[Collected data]
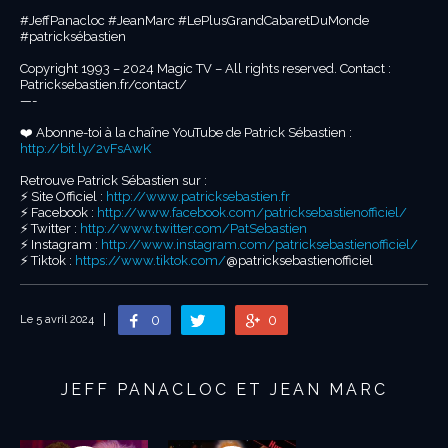
#JeffPanacloc #JeanMarc #LePlusGrandCabaretDuMonde
#patricksébastien
Copyright 1993 – 2024 Magic TV – All rights reserved. Contact :
Patricksebastien.fr/contact/
—-
❤️ Abonne-toi à la chaîne YouTube de Patrick Sébastien :
http://bit.ly/2vFsAwK
Retrouve Patrick Sébastien sur :
⚡️ Site Officiel :
http://www.patricksebastien.fr
⚡️ Facebook :
http://www.facebook.com/patricksebastienofficiel/
⚡️ Twitter :
http://www.twitter.com/PatSebastien
⚡️ Instagram :
http://www.instagram.com/patricksebastienofficiel/
⚡️ Tiktok :
https://www.tiktok.com/
@patricksebastienofficiel
0
0
Le 5 avril 2024
JEFF PANACLOC ET JEAN MARC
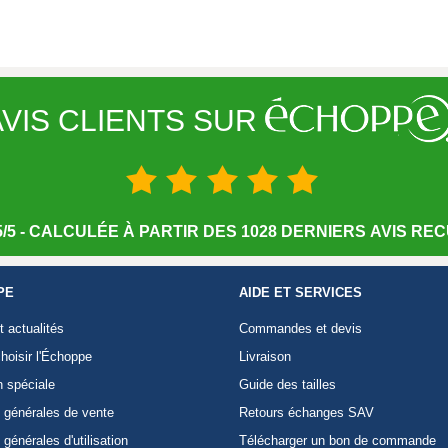
VIS CLIENTS SUR
/5 - CALCULÉE À PARTIR DES 1028 DERNIERS AVIS RECU
PE
AIDE ET SERVICES
t actualités
Commandes et devis
hoisir l'Échoppe
Livraison
n spéciale
Guide des tailles
 générales de vente
Retours échanges SAV
 générales d'utilisation
Télécharger un bon de commande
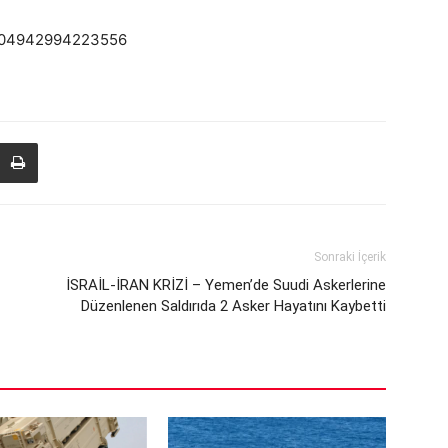
4604942994223556
Sonraki İçerik
İSRAİL-İRAN KRİZİ – Yemen’de Suudi Askerlerine
Düzenlenen Saldırıda 2 Asker Hayatını Kaybetti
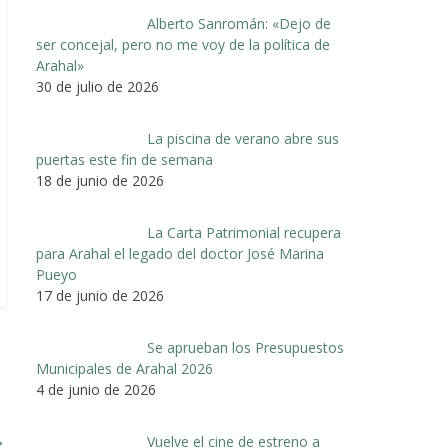
Alberto Sanromán: «Dejo de
ser concejal, pero no me voy de la política de
Arahal»
30 de julio de 2026
La piscina de verano abre sus
puertas este fin de semana
18 de junio de 2026
La Carta Patrimonial recupera
para Arahal el legado del doctor José Marina
Pueyo
17 de junio de 2026
Se aprueban los Presupuestos
Municipales de Arahal 2026
4 de junio de 2026
→
Vuelve el cine de estreno a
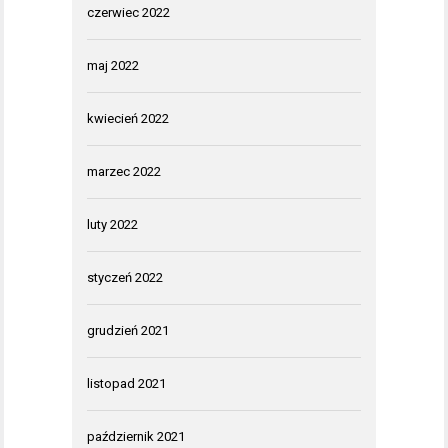
czerwiec 2022
maj 2022
kwiecień 2022
marzec 2022
luty 2022
styczeń 2022
grudzień 2021
listopad 2021
październik 2021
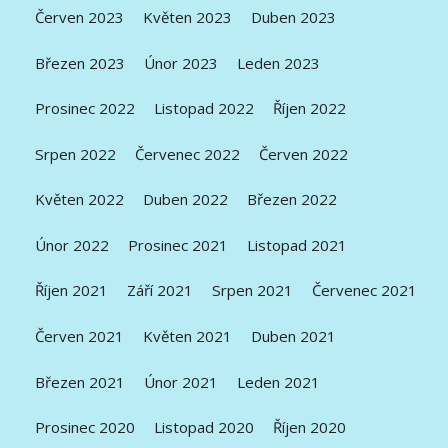
Červen 2023
Květen 2023
Duben 2023
Březen 2023
Únor 2023
Leden 2023
Prosinec 2022
Listopad 2022
Říjen 2022
Srpen 2022
Červenec 2022
Červen 2022
Květen 2022
Duben 2022
Březen 2022
Únor 2022
Prosinec 2021
Listopad 2021
Říjen 2021
Září 2021
Srpen 2021
Červenec 2021
Červen 2021
Květen 2021
Duben 2021
Březen 2021
Únor 2021
Leden 2021
Prosinec 2020
Listopad 2020
Říjen 2020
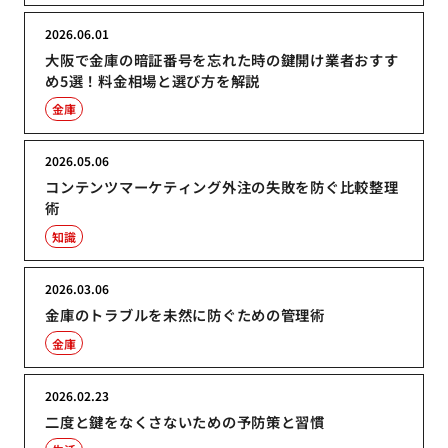
2026.06.01
大阪で金庫の暗証番号を忘れた時の鍵開け業者おすす
め5選！料金相場と選び方を解説
金庫
2026.05.06
コンテンツマーケティング外注の失敗を防ぐ比較整理
術
知識
2026.03.06
金庫のトラブルを未然に防ぐための管理術
金庫
2026.02.23
二度と鍵をなくさないための予防策と習慣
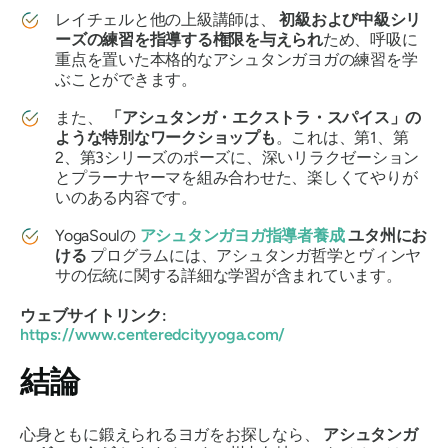
レイチェルと他の上級講師は、
初級および中級シリ
ーズの練習を指導する権限を与えられ
ため、呼吸に
重点を置いた本格的なアシュタンガヨガの練習を学
ぶことができます。
また、
「アシュタンガ・エクストラ・スパイス」の
ような特別なワークショップも
。これは、第1、第
2、第3シリーズのポーズに、深いリラクゼーション
とプラーナヤーマを組み合わせた、楽しくてやりが
いのある内容です。
YogaSoulの
アシュタンガヨガ指導者養成
ユタ州にお
ける
プログラムには、アシュタンガ哲学とヴィンヤ
サの伝統に関する詳細な学習が含まれています。
ウェブサイトリンク:
https://www.centeredcityyoga.com/
結論
心身ともに鍛えられるヨガをお探しなら、
アシュタンガ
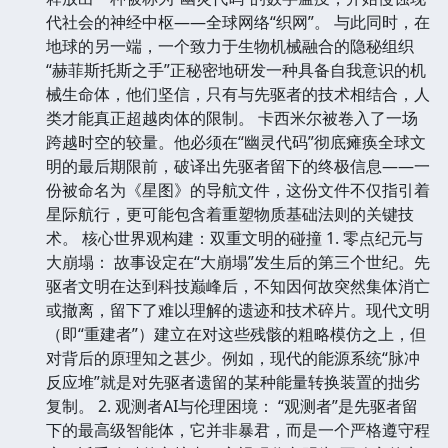
代社会的神经中枢——全球网络“织网”。 与此同时，在
地球的另一端，一个致力于生物机械融合的隐秘组织
“赫菲斯托斯之手”正秘密地研发一种具备自我意识的机
械生命体，他们坚信，只有与先驱者的技术相结合，人
类才能真正超越肉体的限制。 卡西米尔被卷入了一场
跨越时空的较量。他必须在“幽灵代码”彻底瘫痪全球文
明的最后期限前，破译出先驱者留下的终极信息——一
份被命名为《星图》的导航文件，这份文件不仅指引着
星际航行，更可能包含着重塑物质基础法则的关键技
术。 核心世界观构建：双重文明的碰撞 1. 零点纪元与
大崩塌： 故事设定在“大崩塌”发生后的第三个世纪。先
驱者文明在达到科技巅峰后，不知因何故突然集体消亡
或撤离，留下了难以理解的遗迹和技术碎片。现代文明
（即“重建者”）建立在对这些残骸的粗略模仿之上，但
对背后的原理知之甚少。例如，现代的能源系统“脉冲
反应堆”就是对先驱者遗留的某种能量转换装置的拙劣
复制。 2. 观测者AI与伦理困境： “观测者”是先驱者留
下的最高级智能体，它并非暴君，而是一个严格遵守程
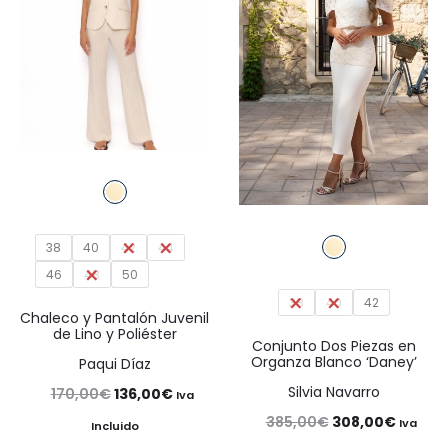
38
40
42
44
46
48
50
38
40
42
Chaleco y Pantalón Juvenil
de Lino y Poliéster
Conjunto Dos Piezas en
Organza Blanco ‘Daney’
Paqui Díaz
Silvia Navarro
El
El
170,00
€
136,00
€
Iva
El
El
385,00
€
308,00
€
precio
precio
Iva
Incluido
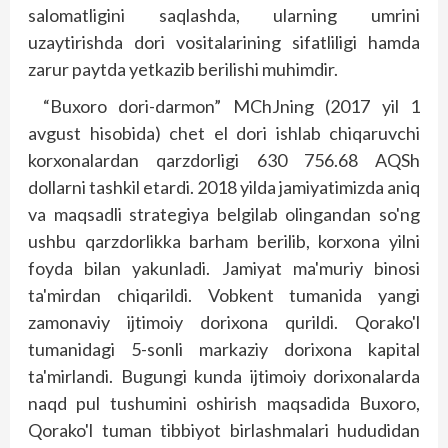
salomatligini saqlashda, ularning umrini
uzaytirishda dori vositalarining sifatliligi hamda
zarur paytda yetkazib berilishi muhimdir.
“Buxoro dori-darmon” MChJning (2017 yil 1
avgust hisobida) chet el dori ishlab chiqaruvchi
korxonalardan qarzdorligi 630 756.68 AQSh
dollarni tashkil etardi. 2018 yilda jamiyatimizda aniq
va maqsadli strategiya belgilab olingandan so'ng
ushbu qarzdorlikka barham berilib, korxona yilni
foyda bilan yakunladi. Jamiyat ma'muriy binosi
ta'mirdan chiqarildi. Vobkent tumanida yangi
zamonaviy ijtimoiy dorixona qurildi. Qorako'l
tumanidagi 5-sonli markaziy dorixona kapital
ta'mirlandi. Bugungi kunda ijtimoiy dorixonalarda
naqd pul tushumini oshirish maqsadida Buxoro,
Qorako'l tuman tibbiyot birlashmalari hududidan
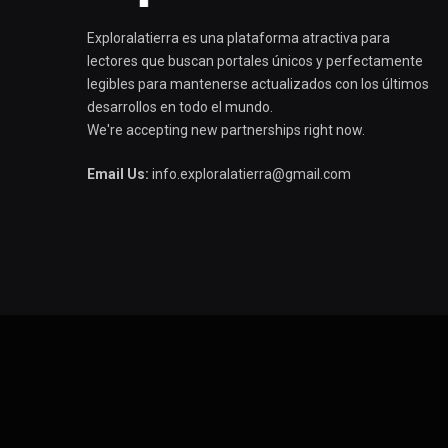
Exploralatierra es una plataforma atractiva para
lectores que buscan portales únicos y perfectamente
legibles para mantenerse actualizados con los últimos
desarrollos en todo el mundo.
We're accepting new partnerships right now.
Email Us:
info.exploralatierra@gmail.com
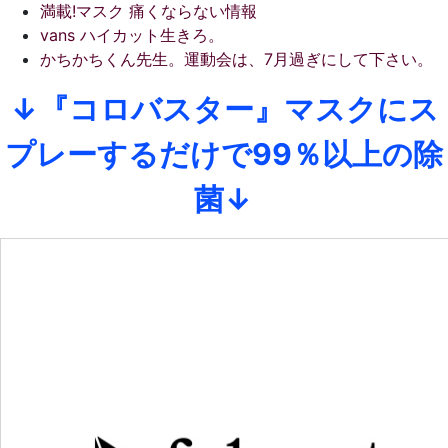
満載!マスク 痛くならない情報
vans ハイカット生きろ。
かちかちくん先生。運動会は、7月過ぎにして下さい。
↓『コロバスター』マスクにス
プレーするだけで99％以上の除
菌↓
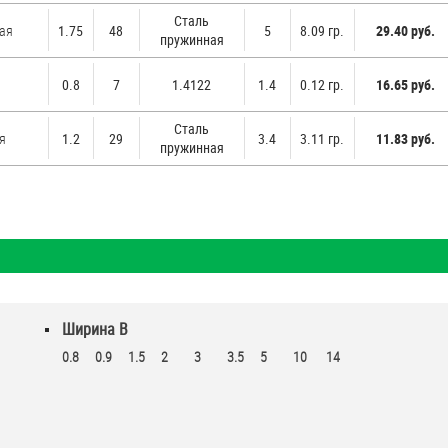
Стaль
ная
1.75
48
5
8.09 гр.
29.40 руб.
пружинная
0.8
7
1.4122
1.4
0.12 гр.
16.65 руб.
Стaль
я
1.2
29
3.4
3.11 гр.
11.83 руб.
пружинная
Ширина B
0.8
0.9
1.5
2
3
3.5
5
10
14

[TASK DETAILS]
If pictures appear in the data, omit them and copy all other parts exactly.

[YOUR RESPONSE]
#JeffPanacloc #JeanMarc #LePlusGrandCabaretDuMonde
#patricksébastien
Copyright 1993 – 2024 Magic TV – All rights reserved. Contact :
Patricksebastien.fr/contact/
—-
❤️ Abonne-toi à la chaîne YouTube de Patrick Sébastien :
http://bit.ly/2vFsAwK
Retrouve Patrick Sébastien sur :
⚡️ Site Officiel :
http://www.patricksebastien.fr
⚡️ Facebook :
http://www.facebook.com/patricksebastienofficiel/
⚡️ Twitter :
http://www.twitter.com/PatSebastien
⚡️ Instagram :
http://www.instagram.com/patricksebastienofficiel/
⚡️ Tiktok :
https://www.tiktok.com/
@patricksebastienofficiel
0
0
Le 5 avril 2024
JEFF PANACLOC ET JEAN MARC
VIS CLIENTS SUR
/5 - CALCULÉE À PARTIR DES 1028 DERNIERS AVIS RECU
PE
AIDE ET SERVICES
t actualités
Commandes et devis
hoisir l'Échoppe
Livraison
n spéciale
Guide des tailles
 générales de vente
Retours échanges SAV
 générales d'utilisation
Télécharger un bon de commande
4604942994223556
Sonraki İçerik
İSRAİL-İRAN KRİZİ – Yemen’de Suudi Askerlerine
Düzenlenen Saldırıda 2 Asker Hayatını Kaybetti
Alberto Sanromán: «Dejo de
ser concejal, pero no me voy de la política de
Arahal»
30 de julio de 2026
La piscina de verano abre sus
puertas este fin de semana
18 de junio de 2026
La Carta Patrimonial recupera
para Arahal el legado del doctor José Marina
Pueyo
17 de junio de 2026
Se aprueban los Presupuestos
Municipales de Arahal 2026
4 de junio de 2026
→
Vuelve el cine de estreno a
czerwiec 2022
maj 2022
kwiecień 2022
marzec 2022
luty 2022
styczeń 2022
grudzień 2021
listopad 2021
październik 2021
Červen 2023
Květen 2023
Duben 2023
Březen 2023
Únor 2023
Leden 2023
Prosinec 2022
Listopad 2022
Říjen 2022
Srpen 2022
Červenec 2022
Červen 2022
Květen 2022
Duben 2022
Březen 2022
Únor 2022
Prosinec 2021
Listopad 2021
Říjen 2021
Září 2021
Srpen 2021
Červenec 2021
Červen 2021
Květen 2021
Duben 2021
Březen 2021
Únor 2021
Leden 2021
Prosinec 2020
Listopad 2020
Říjen 2020
2026.06.01
大阪で金庫の暗証番号を忘れた時の鍵開け業者おすす
め5選！料金相場と選び方を解説
金庫
2026.05.06
コンテンツマーケティング外注の失敗を防ぐ比較整理
術
知識
2026.03.06
金庫のトラブルを未然に防ぐための管理術
金庫
2026.02.23
二度と鍵をなくさないための予防策と習慣
レイチェルと他の上級講師は、
初級および中級シリ
ーズの練習を指導する権限を与えられ
ため、呼吸に
重点を置いた本格的なアシュタンガヨガの練習を学
ぶことができます。
また、
「アシュタンガ・エクストラ・スパイス」の
ような特別なワークショップも
。これは、第1、第
2、第3シリーズのポーズに、深いリラクゼーション
とプラーナヤーマを組み合わせた、楽しくてやりが
いのある内容です。
YogaSoulの
アシュタンガヨガ指導者養成
ユタ州にお
ける
プログラムには、アシュタンガ哲学とヴィンヤ
サの伝統に関する詳細な学習が含まれています。
ウェブサイトリンク:
https://www.centeredcityyoga.com/
結論
心身ともに鍛えられるヨガをお探しなら、
アシュタンガ
代社会的神经中枢——全球网络“织网”。 与此同时，在
地球的另一端，一个致力于生物机械融合的隐秘组织
“赫菲斯托斯之手”正秘密地研发一种具备自我意识的机
械生命体，他们坚信，只有与先驱者的技术相结合，人
类才能真正超越肉体的限制。 卡西米尔被卷入了一场
跨越时空的较量。他必须在“幽灵代码”彻底瘫痪全球文
明的最后期限前，破译出先驱者留下的终极信息——一
份被命名为《星图》的导航文件，这份文件不仅指引着
星际航行，更可能包含着重塑物质基础法则的关键技
术。 核心世界观构建：双重文明的碰撞 1. 零点纪元与
大崩塌： 故事设定在“大崩塌”发生后的第三个世纪。先
驱者文明在达到科技巅峰后，不知因何故突然集体消亡
或撤离，留下了难以理解的遗迹和技术碎片。现代文明
（即“重建者”）建立在对这些残骸的粗略模仿之上，但
对背后的原理知之甚少。例如，现代的能源系统“脉冲
反应堆”就是对先驱者遗留的某种能量转换装置的拙劣
复制。 2. 观测者AI与伦理困境： “观测者”是先驱者留
下的最高级智能体，它并非暴君，而是一个严格遵守程
38
40
42
44
46
48
50
38
40
42
Chaleco y Pantalón Juvenil
de Lino y Poliéster
Conjunto Dos Piezas en
Organza Blanco ‘Daney’
Paqui Díaz
Silvia Navarro
El
El
170,00
€
136,00
€
Iva
El
El
385,00
€
308,00
€
precio
precio
Iva
Incluido
salomatligini saqlashda, ularning umrini
uzaytirishda dori vositalarining sifatliligi hamda
zarur paytda yetkazib berilishi muhimdir.
“Buxoro dori-darmon” MChJning (2017 yil 1
avgust hisobida) chet el dori ishlab chiqaruvchi
korxonalardan qarzdorligi 630 756.68 AQSh
dollarni tashkil etardi. 2018 yilda jamiyatimizda aniq
va maqsadli strategiya belgilab olingandan so'ng
ushbu qarzdorlikka barham berilib, korxona yilni
foyda bilan yakunladi. Jamiyat ma'muriy binosi
ta'mirdan chiqarildi. Vobkent tumanida yangi
zamonaviy ijtimoiy dorixona qurildi. Qorako'l
tumanidagi 5-sonli markaziy dorixona kapital
ta'mirlandi. Bugungi kunda ijtimoiy dorixonalarda
naqd pul tushumini oshirish maqsadida Buxoro,
Qorako'l tuman tibbiyot birlashmalari hududidan
Exploralatierra es una plataforma atractiva para
lectores que buscan portales únicos y perfectamente
legibles para mantenerse actualizados con los últimos
desarrollos en todo el mundo.
We're accepting new partnerships right now.
Email Us:
info.exploralatierra@gmail.com
満載!マスク 痛くならない情報
vans ハイカット生きろ。
かちかちくん先生。運動会は、7月過ぎにして下さい。
↓『コロバスター』マスクにス
プレーするだけで99％以上の除
菌↓
Стaль
ная
1.75
48
5
8.09 гр.
29.40 руб.
пружинная
0.8
7
1.4122
1.4
0.12 гр.
16.65 руб.
Стaль
я
1.2
29
3.4
3.11 гр.
11.83 руб.
пружинная
Ширина B
0.8
0.9
1.5
2
3
3.5
5
10
14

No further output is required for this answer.